Net income decreased to $319 million, or 79 cents a share, from $373 million, or 89 cents, a year earlier, the custody bank and asset manager said Wednesday. The results missed the 86 cents a share average estimate by 10 analysts surveyed by Bloomberg.
The plunge in global stock markets early in the first quarter was a drag on State Street's fee revenue, which dropped 4.1% to $1.97 billion. Chief Executive Officer Jay Hooley was able to bring down costs in a challenging environment of low interest rates and regulatory changes. Expenses fell 2.2% to $2 billion from the prior year.
State Street has accelerated cost cuts through a technology transformation program, which involved job cuts announced in October. The firm expects to deliver at least $100 million in annualized savings from the program this year.
BNY Mellon and Northern Trust earlier reported an increase in first-quarter profit, helped by the Federal Reserve's interest rate hike in December.
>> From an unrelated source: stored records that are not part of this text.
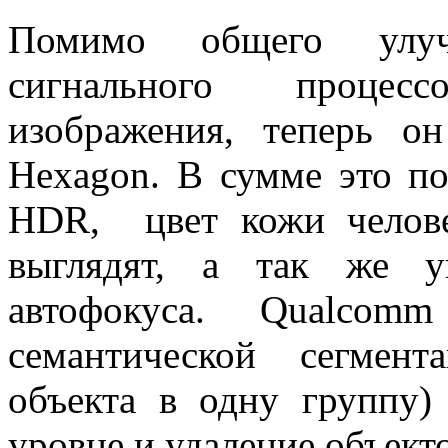
Помимо общего улуч
сигнального процес
изображения, теперь о
Hexagon. В сумме это по
HDR, цвет кожи челове
выглядят, а так же у
автофокуса. Qualco
семантической сегмент
объекта в одну группу)
уровне и удаление объект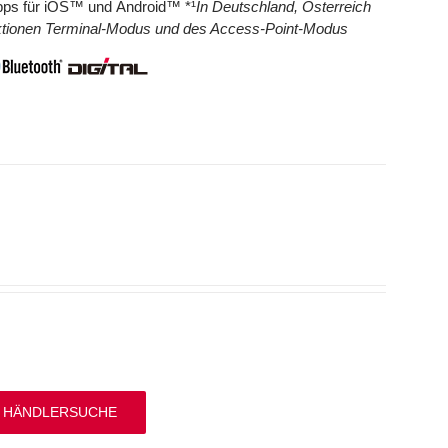
 Apps für iOS™ und Android™ *¹
In Deutschland, Österreich
nktionen Terminal-Modus und des Access-Point-Modus
 HÄNDLERSUCHE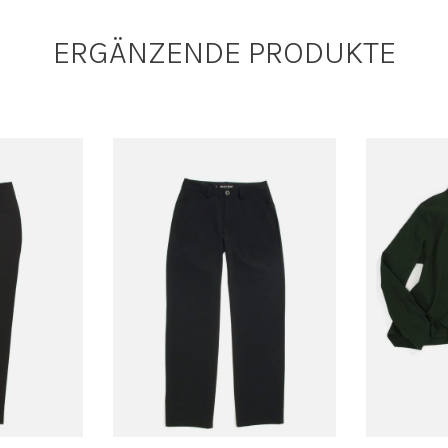
ERGÄNZENDE PRODUKTE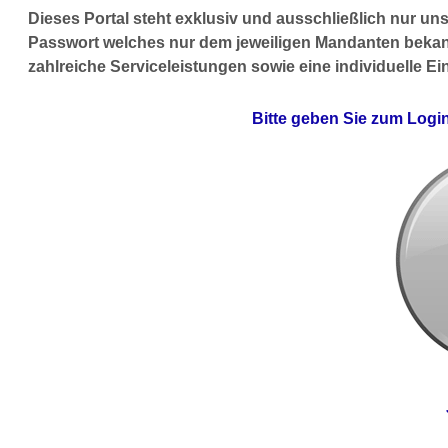
Dieses Portal steht exklusiv und ausschließlich nur uns
Passwort welches nur dem jeweiligen Mandanten bekann
zahlreiche Serviceleistungen sowie eine individuelle E
Bitte geben Sie zum Logi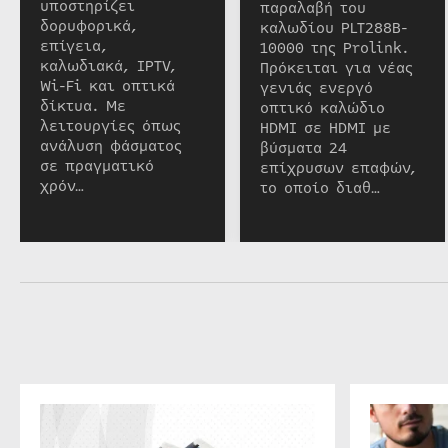
υποστηρίζει
παραλαβή του
δορυφορικά,
καλωδίου PLT288B-
επίγεια,
10000 της Prolink.
καλωδιακά, IPTV,
Πρόκειται για νέας
Wi-Fi και οπτικά
γενιάς ενεργό
δίκτυα. Με
οπτικό καλώδιο
λειτουργίες όπως
HDMI σε HDMI με
ανάλυση φάσματος
βύσματα 24
σε πραγματικό
επίχρυσων επαφών,
χρόν…
το οποίο διαθ…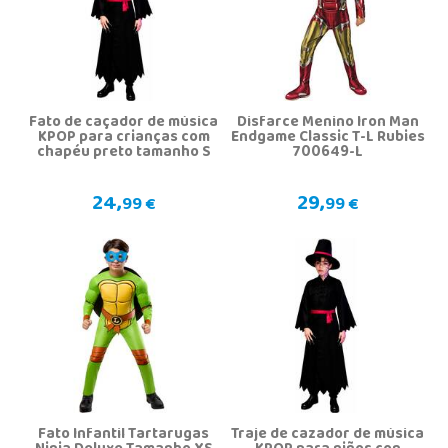
Fato de caçador de música
Disfarce Menino Iron Man
KPOP para crianças com
Endgame Classic T-L Rubies
chapéu preto tamanho S
700649-L
24,
29,
99 €
99 €
Fato Infantil Tartarugas
Traje de cazador de música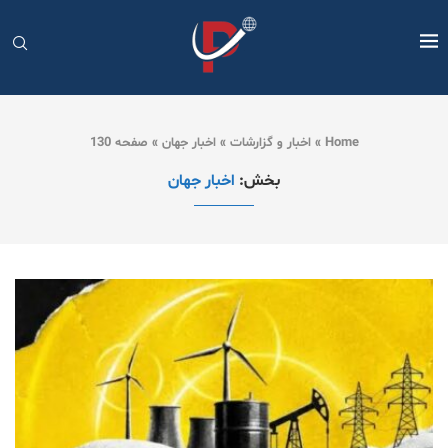
Home
»
اخبار و گزارشات
»
اخبار جهان
»
صفحه 130
بخش:
اخبار جهان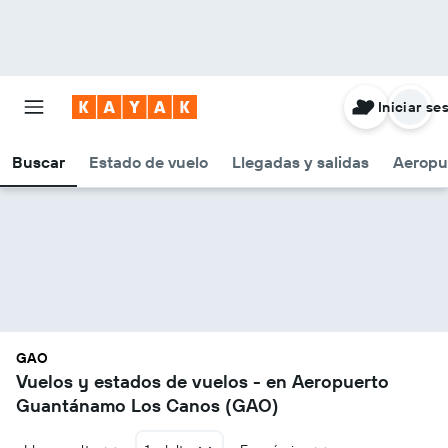
Iniciar se
Buscar
Estado de vuelo
Llegadas y salidas
Aeropu
GAO
Vuelos y estados de vuelos - en Aeropuerto
Guantánamo Los Canos (GAO)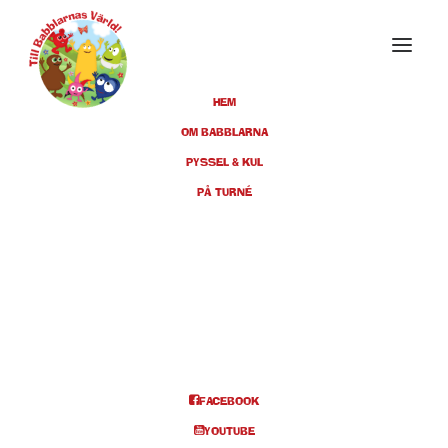
HEM
OM BABBLARNA
PYSSEL & KUL
MAJ 2019
PÅ TURNÉ
05
GÖTEBORG,
LISEBERGSTEATERN, KL 11
MAJ
(SLUTSÅLT), KL 14 (SLUTSÅLT)
& KL 16
FACEBOOK
BILJETTER
YOUTUBE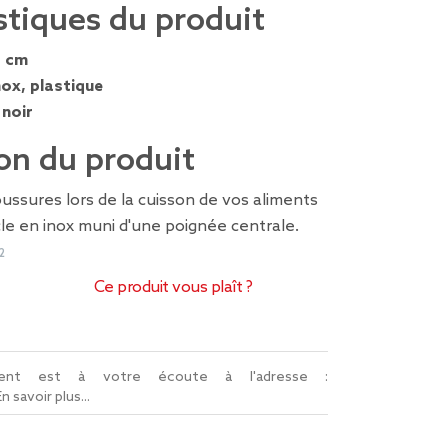
stiques du produit
2 cm
nox, plastique
 noir
on du produit
ussures lors de la cuisson de vos aliments
le en inox muni d'une poignée centrale.
2
Ce produit vous plaît ?
lient est à votre écoute à l'adresse :
En savoir plus...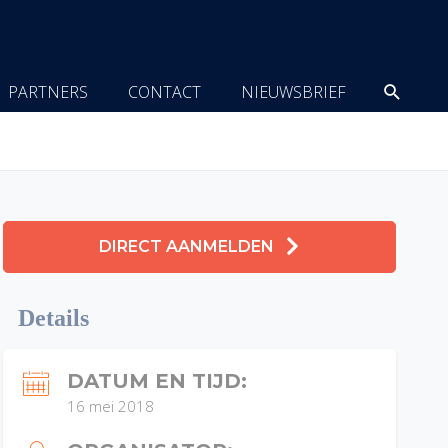
Zoeke
PARTNERS
CONTACT
NIEUWSBRIEF
DIRECT AANMELDEN
Details
DATUM EN TIJD:
16 mei 2018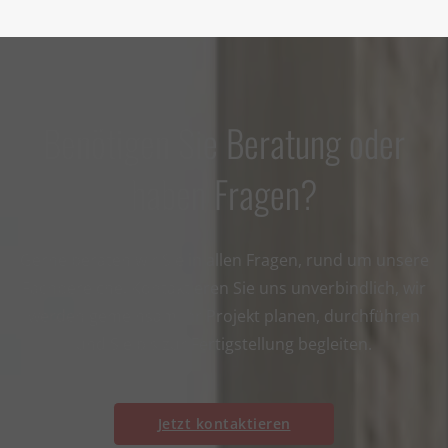
Benötigen Sie Beratung oder
haben Fragen?
Gerne beraten wir Sie in allen Fragen, rund um unsere
Fachbereiche. Kontaktieren Sie uns unverbindlich, wir
werden gemeinsam Ihr Projekt planen, durchführen
und Sie bis zur Fertigstellung begleiten.
Jetzt kontaktieren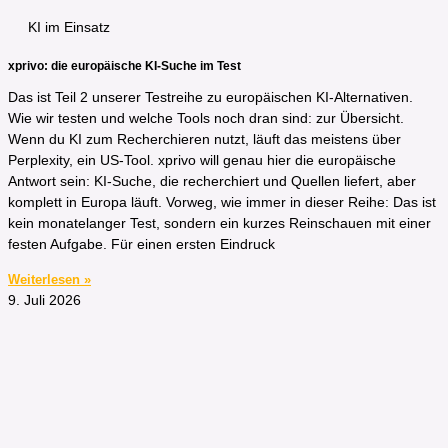
KI im Einsatz
xprivo: die europäische KI-Suche im Test
Das ist Teil 2 unserer Testreihe zu europäischen KI-Alternativen.
Wie wir testen und welche Tools noch dran sind: zur Übersicht.
Wenn du KI zum Recherchieren nutzt, läuft das meistens über
Perplexity, ein US-Tool. xprivo will genau hier die europäische
Antwort sein: KI-Suche, die recherchiert und Quellen liefert, aber
komplett in Europa läuft. Vorweg, wie immer in dieser Reihe: Das ist
kein monatelanger Test, sondern ein kurzes Reinschauen mit einer
festen Aufgabe. Für einen ersten Eindruck
Weiterlesen »
9. Juli 2026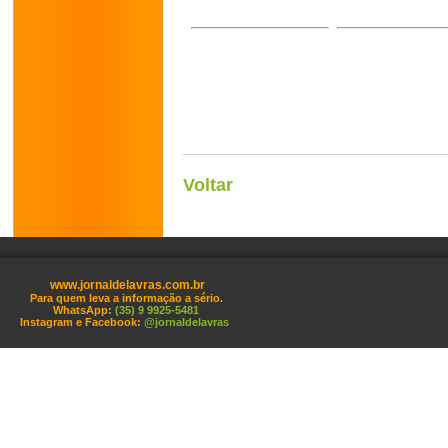
Voltar
www.jornaldelavras.com.br
Para quem leva a informação a sério.
WhatsApp:
(35) 9 9925-5481
Instagram e Facebook:
@jornaldelavras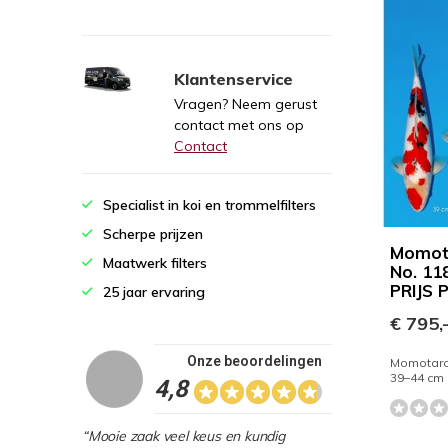
Klantenservice
Vragen? Neem gerust
contact met ons op
Contact
Specialist in koi en trommelfilters
Scherpe prijzen
Momot
Maatwerk filters
No. 11
PRIJS 
25 jaar ervaring
€ 795,
Onze beoordelingen
Momotaro
39–44 cm
4,8
“Mooie zaak veel keus en kundig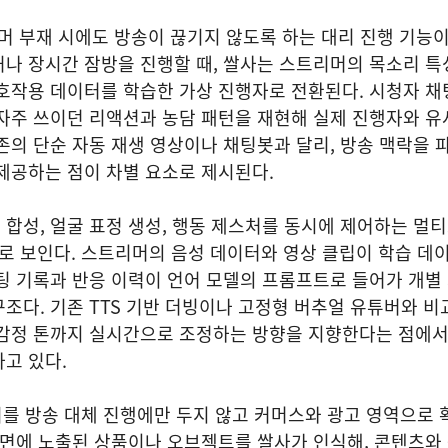
리머 부재 시에도 방송이 끊기지 않도록 하는 대리 진행 기능이
나 장시간 잠방을 진행할 때, 쌀사는 스트리머의 목소리 특
호작용 데이터를 학습한 가상 진행자로 전환된다. 시청자 채
자주 쓰이던 리액션과 농담 패턴을 재현해 실제 진행자와 유
존의 단순 자동 재생 영상이나 채팅봇과 달리, 방송 맥락을 
 제공하는 점이 차별 요소로 제시된다.
합성, 얼굴 표정 생성, 행동 제스처를 동시에 제어하는 멀
것으로 보인다. 스트리머의 음성 데이터와 영상 클립이 학습 데
팅 기록과 반응 이력이 언어 모델의 프롬프트로 들어가 개별
조다. 기존 TTS 기반 더빙이나 고정형 버추얼 유튜버와 비
 감정 톤까지 실시간으로 조정하는 방향을 지향한다는 점에서
하고 있다.
위를 방송 대체 진행에만 두지 않고 커머스와 광고 영역으로 
화면에 노출된 상품이나 오브젝트를 쌀사가 인식해, 콘텐츠와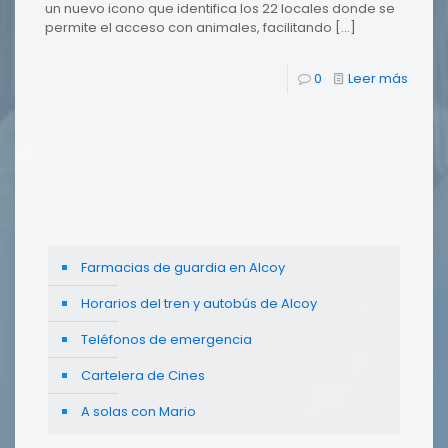
un nuevo icono que identifica los 22 locales donde se
permite el acceso con animales, facilitando
[…]
0
Leer más
Farmacias de guardia en Alcoy
Horarios del tren y autobús de Alcoy
Teléfonos de emergencia
Cartelera de Cines
A solas con Mario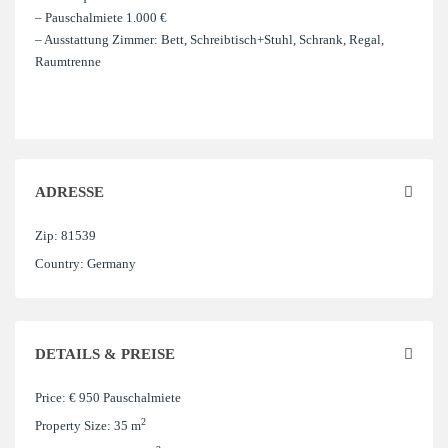
– Pauschalmiete 1.000 €
– Ausstattung Zimmer: Bett, Schreibtisch+Stuhl, Schrank, Regal,
Raumtrenne
ADRESSE
Zip:
81539
Country:
Germany
DETAILS & PREISE
Price:
€ 950
Pauschalmiete
2
Property Size:
35 m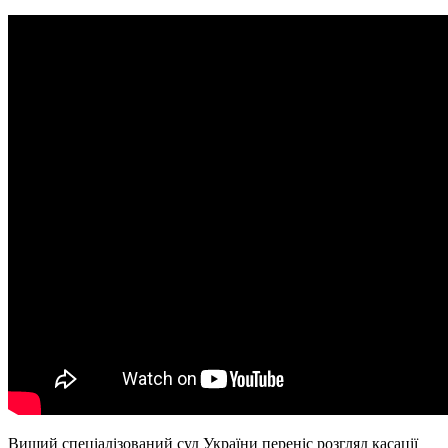
Вищий спеціалізований суд України переніс розгляд касації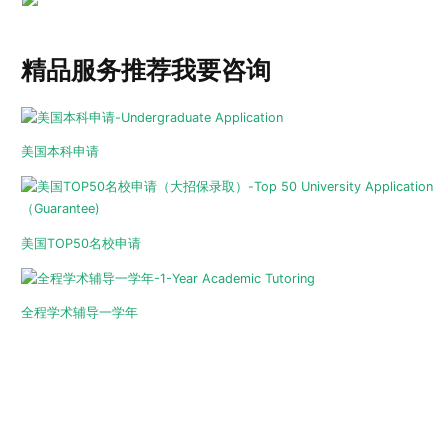
精品服务推荐
我要咨询
美国本科申请
美国TOP50名校申请
全程学术辅导一学年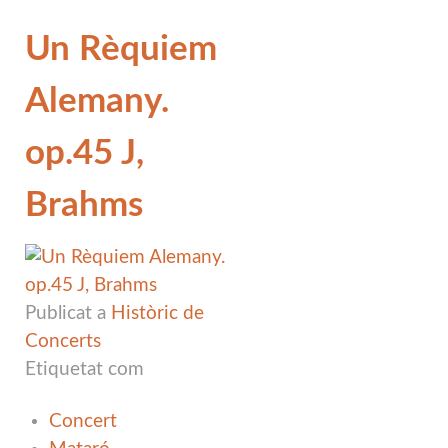
Un Rèquiem
Alemany.
op.45 J,
Brahms
Publicat a
Històric de
Concerts
Etiquetat com
Concert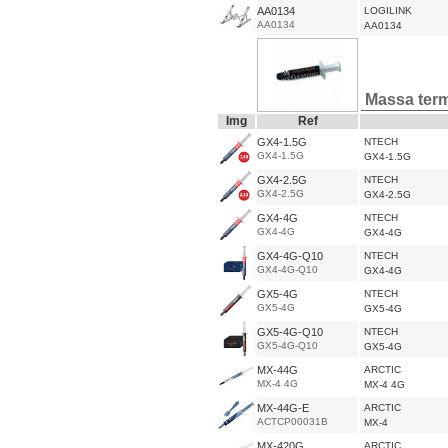
AA0134
LOGILINK
AA0134
AA0134
Massa ter
Img
Ref
GX4-1.5G
NTECH
GX4-1.5G
GX4-1.5G
GX4-2.5G
NTECH
GX4-2.5G
GX4-2.5G
GX4-4G
NTECH
GX4-4G
GX4-4G
GX4-4G-Q10
NTECH
GX4-4G-Q10
GX4-4G
GX5-4G
NTECH
GX5-4G
GX5-4G
GX5-4G-Q10
NTECH
GX5-4G-Q10
GX5-4G
MX-44G
ARCTIC
MX-4 4G
MX-4 4G
MX-44G-E
ARCTIC
ACTCP00031B
MX-4
MX-420G
ARCTIC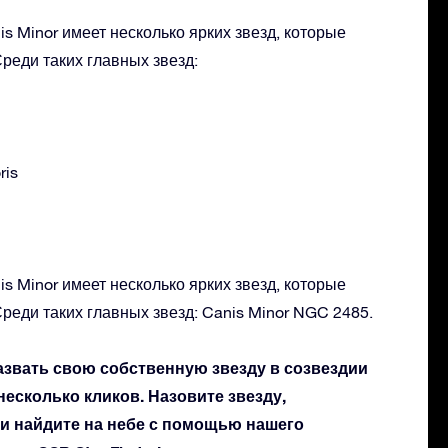
s Minor имеет несколько ярких звезд, которые
реди таких главных звезд:
ris
s Minor имеет несколько ярких звезд, которые
реди таких главных звезд: Canis Minor NGC 2485.
азвать свою собственную звезду в созвездии
 несколько кликов. Назовите звезду,
 и найдите на небе с помощью нашего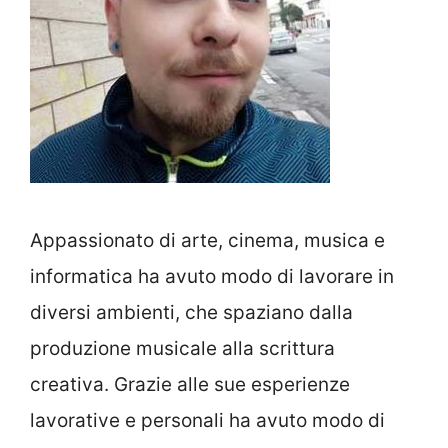
Appassionato di arte, cinema, musica e
informatica ha avuto modo di lavorare in
diversi ambienti, che spaziano dalla
produzione musicale alla scrittura
creativa. Grazie alle sue esperienze
lavorative e personali ha avuto modo di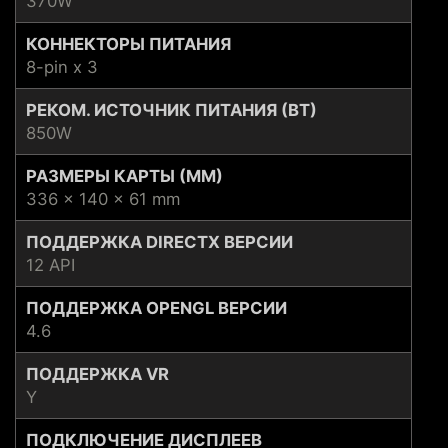
370W
КОННЕКТОРЫ ПИТАНИЯ
8-pin x 3
РЕКОМ. ИСТОЧНИК ПИТАНИЯ (ВТ)
850W
РАЗМЕРЫ КАРТЫ (ММ)
336 x 140 x 61 mm
ПОДДЕРЖКА DIRECTX ВЕРСИИ
12 API
ПОДДЕРЖКА OPENGL ВЕРСИИ
4.6
ПОДДЕРЖКА VR
Y
ПОДКЛЮЧЕНИЕ ДИСПЛЕЕВ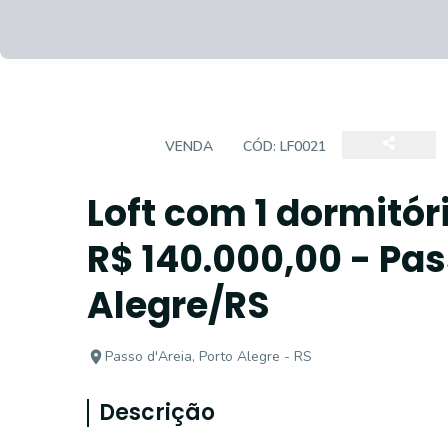
LOFT
VENDA
CÓD:
LF0021
Loft com 1 dormitór
R$ 140.000,00 - Pas
Alegre/RS
Passo d'Areia, Porto Alegre - RS
Descrição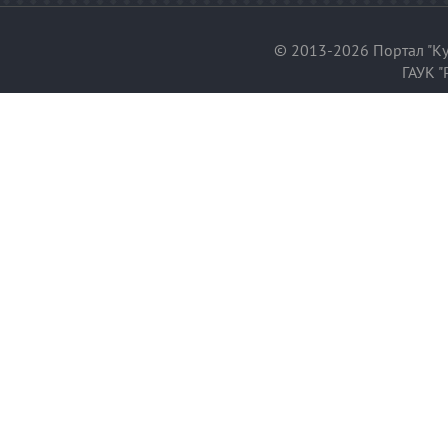
© 2013-2026 Портал "Ку
ГАУК "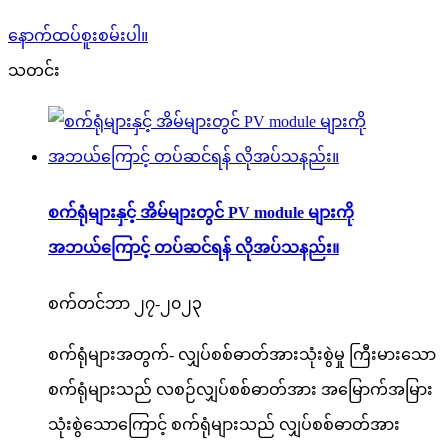
နောက်ထပ်စူးစမ်းပါ။
သတင်း
စက်ရုံများနှင့် အိမ်များတွင် PV module များကို
အဘယ်ကြောင့် တပ်ဆင်ရန် လိုအပ်သနည်း။
စက်တင်ဘာ ၂၇-၂၀၂၃
စက်ရုံများအတွက်- လျှပ်စစ်ဓာတ်အားသုံးစွဲမှု ကြီးမားသော
စက်ရုံများသည် လစဉ်လျှပ်စစ်ဓာတ်အား အမြောက်အမြား
သုံးစွဲသောကြောင့် စက်ရုံများသည် လျှပ်စစ်ဓာတ်အား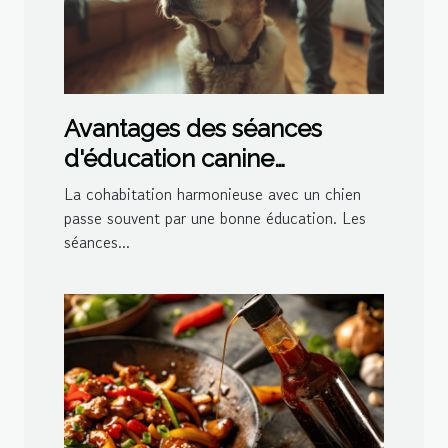
Avantages des séances
d'éducation canine
personnalisées à domicile
La cohabitation harmonieuse avec un chien
passe souvent par une bonne éducation. Les
séances...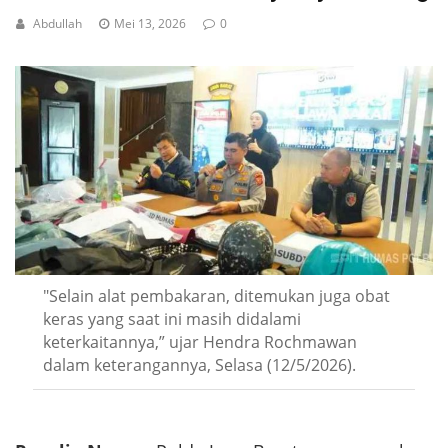
Abdullah
Mei 13, 2026
0
"Selain alat pembakaran, ditemukan juga obat
keras yang saat ini masih didalami
keterkaitannya,” ujar Hendra Rochmawan
dalam keterangannya, Selasa (12/5/2026).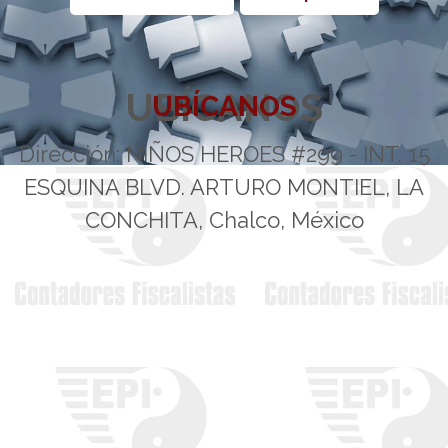
UBÍCANOS
UBÍCANOS
Dirección: NIÑOS HEROES #299 - INT. 15
ESQUINA BLVD. ARTURO MONTIEL, LA
CONCHITA, Chalco, México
BNY Mellon posted a 5% jump while Northern Trust said it had a 4.8% gain.
The Fed's move gave a boost to State Street's interest revenue, which rose 5.1% to $539 million from the fourth quarter.
State Street's shares are down about 18% in the past 12 months, compared with a decline of 2% for BNY Mellon and a drop of less than 1% for Northern Trust.
Management fees declined 10.3% to $270 million from the year prior, while servicing fees declined 2.1% to $1.2 billion. This weighed on assets under management, which fell 6% to $2.3 trillion from the year before, while assets under custody and administration fell 5.4% to $26.9 trillion.
State Street's asset management business saw $13 billion in net inflows during the quarter. It is seeking to improve asset management after its ETF business lost ground to BlackRock and Vanguard Group. The bank has been pushing into more sophisticated products that charge higher fees, and directing the offerings more toward retail clients.
Earlier this month Massachusetts charged a unit of State Street with violating the state securities act, accusing it of overcharging custodial clients over a period of years. Secretary of the Commonwealth William Galvin said in a statement that State Street billed customers for secure electronic messages that contained concealed markups of as high as 1,900%.
State Street said in December it incorrectly invoiced at least $200 million in asset-servicing expenses to clients over a period of 18 years. The company said in a statement in April that it brought the matter to the attention of government authorities, including Galvin's office.
"We are committed to compensating affected clients fully, including interest," State Street said in the statement.
Custody banks keep records, track performance and lend securities for institutional investors.